Never give up! Never! Never! Never!"
- We all admire people who make mistakes but work hard not to repeat them.
- God has not called us to success, but to faithfulness.
- Don't focus on results.
A commitment to excellence may lead us to focus on the results of our efforts. We can become trapped by the idea that, unless we are successful, we are doing something wrong in God's sight.
- Depression can easily occur when the results we anticipated don't materialize.
- Mother Theresa was an example of a person motivated by faithfulness.
Soon after Mother Theresa received the Nobel Peace Prize for her work in Calcutta, she was asked by a reporter how she could dedicate herself to her work when it was obvious she was not going to eliminate hunger, disease, and
poverty from that densely populated city in India.
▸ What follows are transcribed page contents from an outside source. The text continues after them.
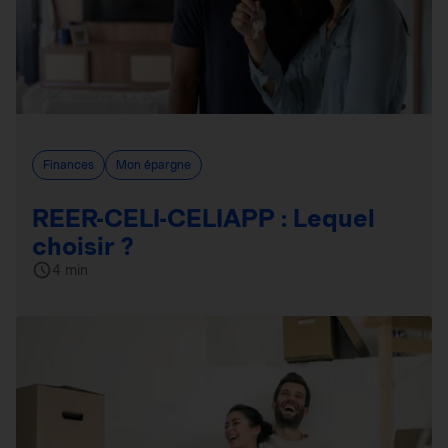
Finances
Mon épargne
REER-CELI-CELIAPP : Lequel
choisir ?
4 min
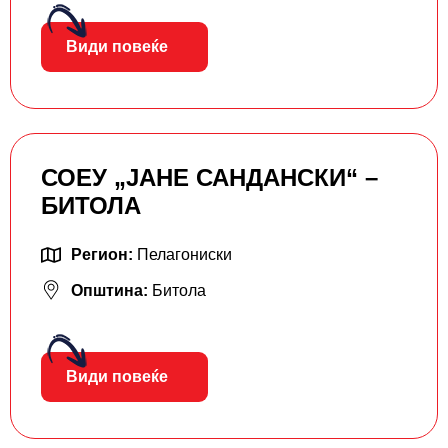
Види повеќе
СОЕУ „ЈАНЕ САНДАНСКИ“ –
БИТОЛА
Регион:
Пелагониски
Општина:
Битола
Види повеќе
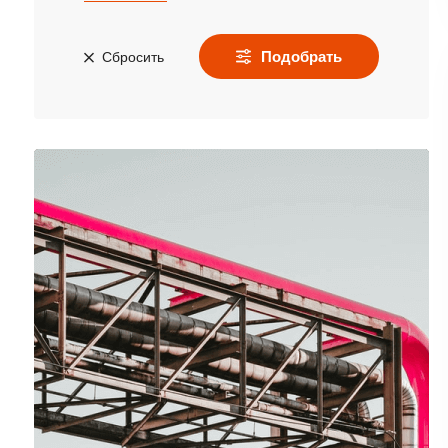
Подобрать
Сбросить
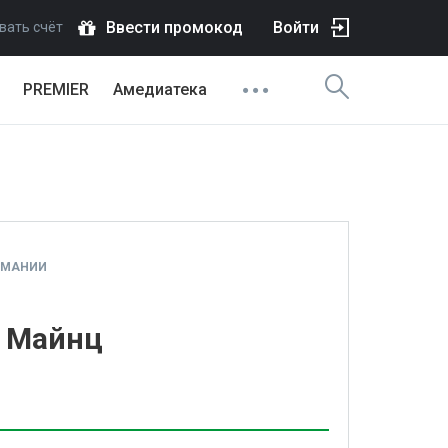
Ввести промокод
Войти
вать счёт
PREMIER
Амедиатека
РМАНИИ
- Майнц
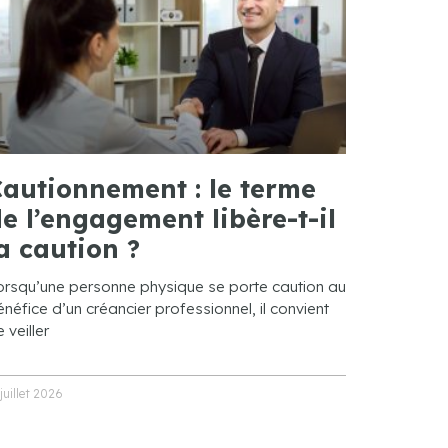
autionnement : le terme
e l’engagement libère-t-il
a caution ?
orsqu’une personne physique se porte caution au
néfice d’un créancier professionnel, il convient
 veiller
 juillet 2026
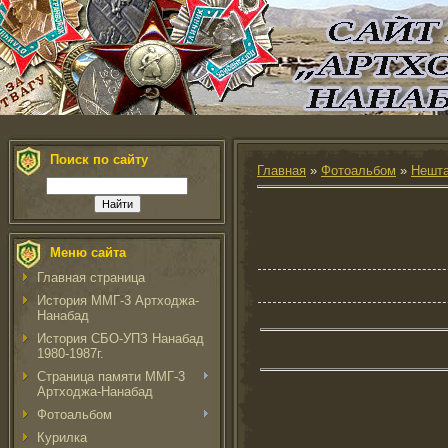
Поиск по сайту
Главная
»
Фотоальбом
»
Нешта
Меню сайта
Главная страница
История ММГ-3 Артходжа-
Нанабад
История СБО-УПЗ Нанабад
1980-1987г.
Страница памяти ММГ-3
Артходжа-Нанабад
Фотоальбом
Курилка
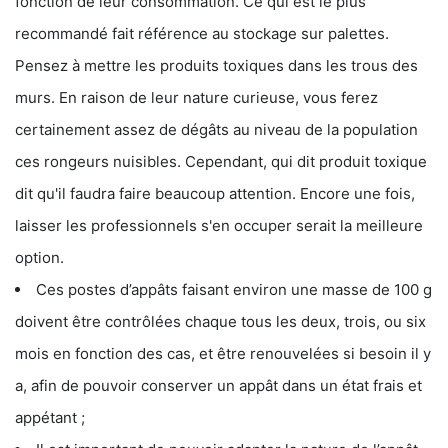
fonction de leur consommation. Ce qui est le plus
recommandé fait référence au stockage sur palettes.
Pensez à mettre les produits toxiques dans les trous des
murs. En raison de leur nature curieuse, vous ferez
certainement assez de dégâts au niveau de la population
ces rongeurs nuisibles. Cependant, qui dit produit toxique
dit qu'il faudra faire beaucoup attention. Encore une fois,
laisser les professionnels s'en occuper serait la meilleure
option.
Ces postes d’appâts faisant environ une masse de 100 g
doivent être contrôlées chaque tous les deux, trois, ou six
mois en fonction des cas, et être renouvelées si besoin il y
a, afin de pouvoir conserver un appât dans un état frais et
appétant ;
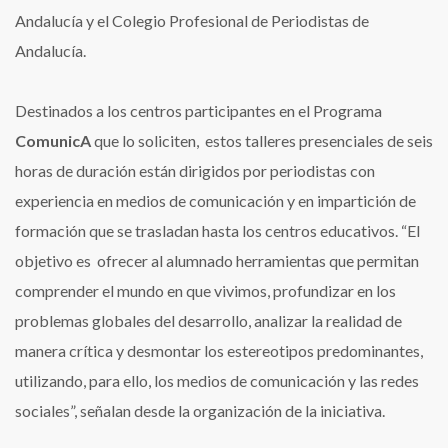
Andalucía y el Colegio Profesional de Periodistas de
Andalucía.
Destinados a los centros participantes en el Programa
ComunicA
que lo soliciten, estos talleres presenciales de seis
horas de duración están dirigidos por periodistas con
experiencia en medios de comunicación y en impartición de
formación que se trasladan hasta los centros educativos. “El
objetivo es ofrecer al alumnado herramientas que permitan
comprender el mundo en que vivimos, profundizar en los
problemas globales del desarrollo, analizar la realidad de
manera crítica y desmontar los estereotipos predominantes,
utilizando, para ello, los medios de comunicación y las redes
sociales”, señalan desde la organización de la iniciativa.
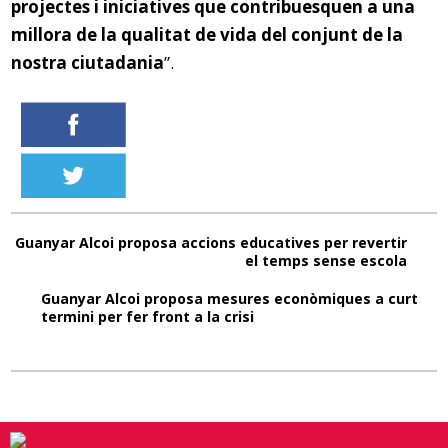
projectes i iniciatives que contribuesquen a una
millora de la qualitat de vida del conjunt de la
nostra ciutadania
”.
Guanyar Alcoi proposa accions educatives per revertir
el temps sense escola
Guanyar Alcoi proposa mesures econòmiques a curt
termini per fer front a la crisi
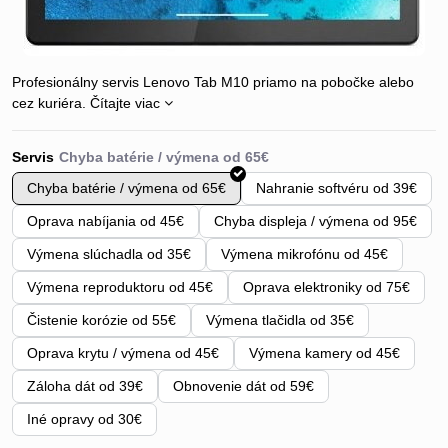
Profesionálny servis Lenovo Tab M10 priamo na pobočke alebo
cez kuriéra.
Čítajte viac
Servis
Chyba batérie / výmena od 65€
Nahranie softvéru od 39€
Oprava nabíjania od 45€
Chyba displeja / výmena od 95€
Výmena slúchadla od 35€
Výmena mikrofónu od 45€
Výmena reproduktoru od 45€
Oprava elektroniky od 75€
Čistenie korózie od 55€
Výmena tlačidla od 35€
Oprava krytu / výmena od 45€
Výmena kamery od 45€
Záloha dát od 39€
Obnovenie dát od 59€
Iné opravy od 30€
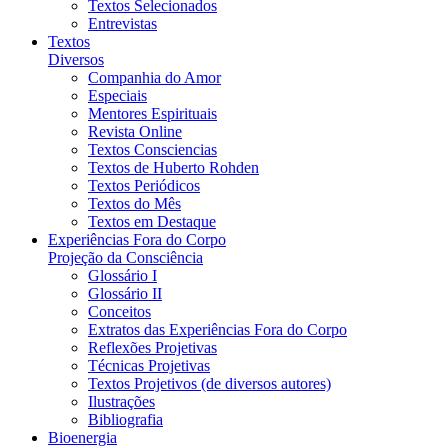
Textos Selecionados
Entrevistas
Textos
Diversos
Companhia do Amor
Especiais
Mentores Espirituais
Revista Online
Textos Consciencias
Textos de Huberto Rohden
Textos Periódicos
Textos do Mês
Textos em Destaque
Experiências Fora do Corpo
Projeção da Consciência
Glossário I
Glossário II
Conceitos
Extratos das Experiências Fora do Corpo
Reflexões Projetivas
Técnicas Projetivas
Textos Projetivos (de diversos autores)
Ilustrações
Bibliografia
Bioenergia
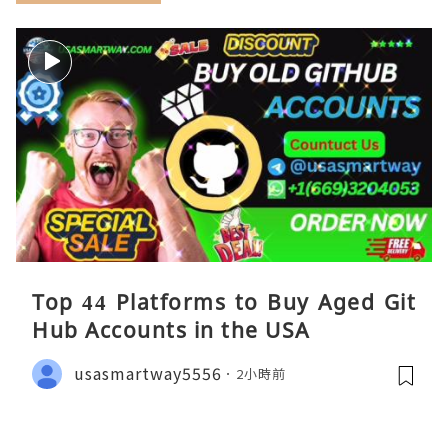
Top 44 Platforms to Buy Aged Git
Hub Accounts in the USA
usasmartway5556
2小時前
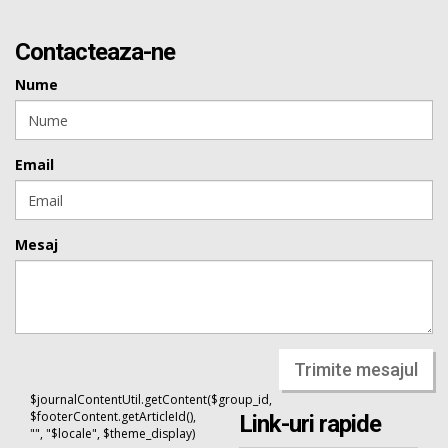
Contacteaza-ne
Nume
Email
Mesaj
Trimite mesajul
$journalContentUtil.getContent($group_id,
$footerContent.getArticleId(),
Link-uri rapide
"", "$locale", $theme_display)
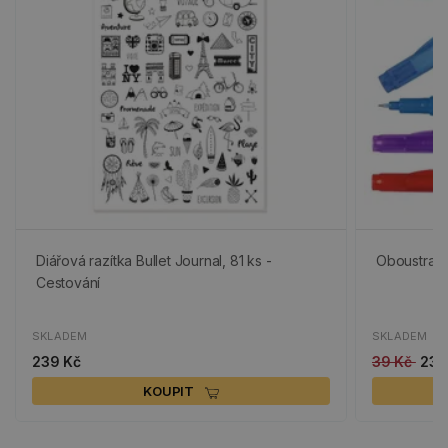
Diářová razítka Bullet Journal, 81 ks -
Oboustran
Cestování
SKLADEM
SKLADEM
239 Kč
39 Kč
23 
KOUPIT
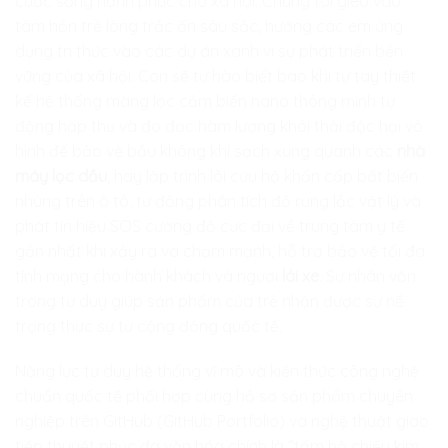
cuộc sống hạnh phúc cho xã hội. Chúng tôi gieo vào
tâm hồn trẻ lòng trắc ẩn sâu sắc, hướng các em ứng
dụng tri thức vào các dự án xanh vì sự phát triển bền
vững của xã hội. Con sẽ tự hào biết bao khi tự tay thiết
kế hệ thống màng lọc cảm biến nano thông minh tự
động hấp thụ và đo đạc hàm lượng khói thải độc hại vô
hình để bảo vệ bầu không khí sạch xung quanh các
nhà
máy lọc dầu
, hay lập trình lõi cứu hộ khẩn cấp bất biến
nhúng trên ô tô, tự động phân tích độ rung lắc vật lý và
phát tín hiệu SOS cường độ cực đại về trung tâm y tế
gần nhất khi xảy ra va chạm mạnh, hỗ trợ bảo vệ tối đa
tính mạng cho hành khách và người
lái xe
. Sự nhân văn
trong tư duy giúp sản phẩm của trẻ nhận được sự nể
trọng thực sự từ cộng đồng quốc tế.
Năng lực tư duy hệ thống vĩ mô và kiến thức công nghệ
chuẩn quốc tế phối hợp cùng hồ sơ sản phẩm chuyên
nghiệp trên GitHub (GitHub Portfolio) và nghệ thuật giao
tiếp thuyết phục đa văn hóa chính là “tấm hộ chiếu kim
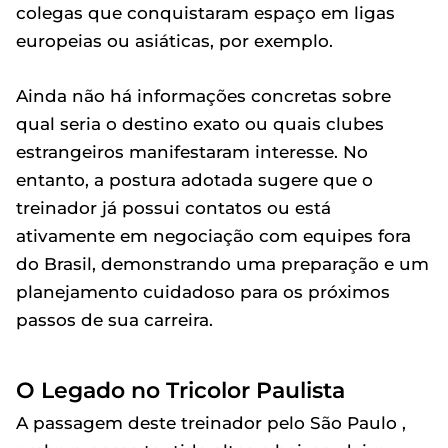
colegas que conquistaram espaço em ligas
europeias ou asiáticas, por exemplo.
Ainda não há informações concretas sobre
qual seria o destino exato ou quais clubes
estrangeiros manifestaram interesse. No
entanto, a postura adotada sugere que o
treinador já possui contatos ou está
ativamente em negociação com equipes fora
do Brasil, demonstrando uma preparação e um
planejamento cuidadoso para os próximos
passos de sua carreira.
O Legado no Tricolor Paulista
A passagem deste treinador pelo São Paulo ,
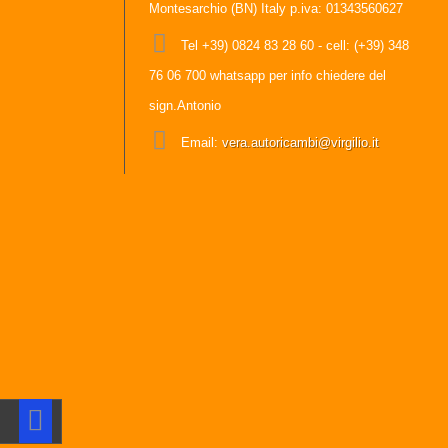
Montesarchio (BN) Italy p.iva: 01343560627
Tel
+39) 0824 83 28 60 - cell: (+39) 348
76 06 700 whatsapp per info chiedere del
sign.Antonio
Email:
vera.autoricambi@virgilio.it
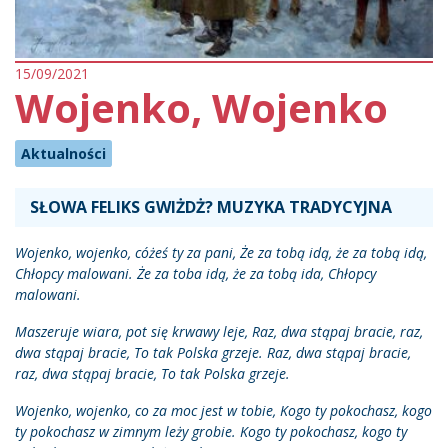
15/09/2021
Wojenko, Wojenko
Aktualności
SŁOWA FELIKS GWIŻDŻ? MUZYKA TRADYCYJNA
Wojenko, wojenko, cóżeś ty za pani, Że za tobą idą, że za tobą idą,
Chłopcy malowani. Że za toba idą, że za tobą ida, Chłopcy
malowani.
Maszeruje wiara, pot się krwawy leje, Raz, dwa stąpaj bracie, raz,
dwa stąpaj bracie, To tak Polska grzeje. Raz, dwa stąpaj bracie,
raz, dwa stąpaj bracie, To tak Polska grzeje.
Wojenko, wojenko, co za moc jest w tobie, Kogo ty pokochasz, kogo
ty pokochasz w zimnym leży grobie. Kogo ty pokochasz, kogo ty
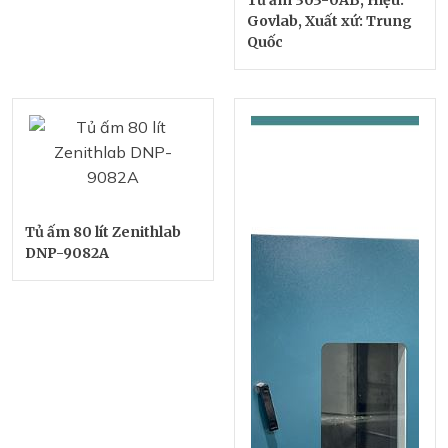
Govlab, Xuất xứ: Trung
Quốc
Tủ ấm 80 lít Zenithlab
DNP-9082A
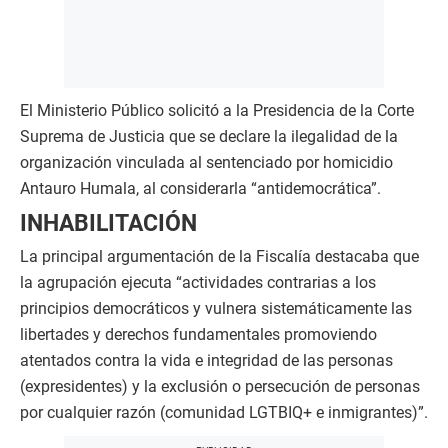
El Ministerio Público solicitó a la Presidencia de la Corte
Suprema de Justicia que se declare la ilegalidad de la
organización vinculada al sentenciado por homicidio
Antauro Humala, al considerarla “antidemocrática”.
INHABILITACIÓN
La principal argumentación de la Fiscalía destacaba que
la agrupación ejecuta “actividades contrarias a los
principios democráticos y vulnera sistemáticamente las
libertades y derechos fundamentales promoviendo
atentados contra la vida e integridad de las personas
(expresidentes) y la exclusión o persecución de personas
por cualquier razón (comunidad LGTBIQ+ e inmigrantes)”.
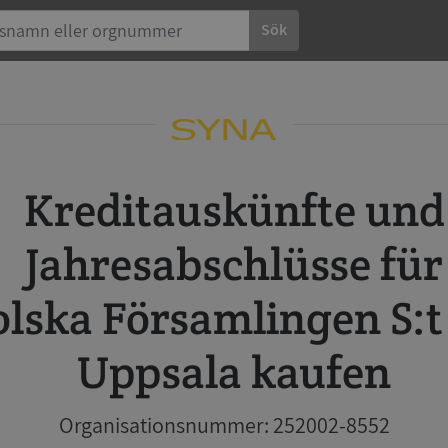
Sök
Kreditauskünfte und
Jahresabschlüsse für
lska Församlingen S:t
Uppsala kaufen
Organisationsnummer: 252002-8552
Her reply was simple yet profound: she said, "God has not called us to success, but to faithfulness."
- In this country as in nowhere else in the world, we are obsessed with success.
Nothing is worth doing unless there is a reasonable hope of success. And if success is not achieved, then we have failed.
- Our task in evangelism is to share the gospel and to leave the results to God.
Mother Theresa's point was that this philosophy applies to everything we do.
- God puts us where He wants us and not necessarily where we want to be.
- God puts us where we will glorify Him.
Notice God's unutterable waste of saints, according to the judgment of the world. God plants His saints in the most useless places. We say--God intends me to be here because I am so useful. Jesus never estimated His life along the line of the greatest use. God puts his saints where they will glorify Him, and we are no judges at all of where that is (Oswald Chambers, My Utmost for His Highest).
- There is always a purpose to where we are. The Lord will never waste your time.
- The Probe scientist mentioned earlier spent five-and-a-half years in a doctoral project that failed. He conducted endless experiments that never achieved what he had hoped, which meant no scientific publications. He felt success was necessary for credibility in his ministry, but the Lord had planned it otherwise. He had to live out Mother Theresa's words more
completely than he had ever dreamed. Yet he learned a -great deal about living the Christian life in the midst of difficult circumstances.
- Orient all your studies according to a Christian world view.
Stand firm and do not neglect your personal relationship with the risen Christ. He alone is our "'exceedingly great reward" (Gen. 15:1).
- Develop a teachable spirit and cultivate the art of asking questions.
- Pursue excellence in everything you do as a basic form of Christian witness.
- Avoid the temptation of "success at all costs," and live your life in faithfulness to the One who has called you.
- Consider these verses:
James 1:2-4 - Consider the trials pure joy.
Philippians 4:4 and 2:2-4 - Like Paul, rejoice in all circumstances and regard even hostile professors as more important than yourselves.
I Thessalonians 2:17-20 - You, the student are our hope, our joy,- our crown of exultation.
- Kachur, Robert M., ed. The Complete Campus Companion. Downers Grove, Ill.: InterVarsity, 1988.
- Such questions as How do I find enough time for job, studies and fun? What should I major in? What do I do when my prof attacks the Bible? Should I go Greek? How do I find Christians on campus? and many others are answered in this very practical book. Each chapter is short and to the point. It truly is a "campus companion."
- Lamb, Jonathan. How to Survive as a Student. Downers Grove, Ill.: InterVarsity, 1985.
- By interweaving pertinent passages of Scripture, the author provides wise counsel as to how to live as a student and a Christian.
- Sire, James W. Chris Chrisman Goes to College. Downers Grove, Ill.: InterVarsity, 1993.
- In a
very engaging style, Sire provides the reader with insights into the major world views on our campuses and at the same time tells the story of the questions, doubts, discoveries, and joys of several college friends. This book is highly recommended.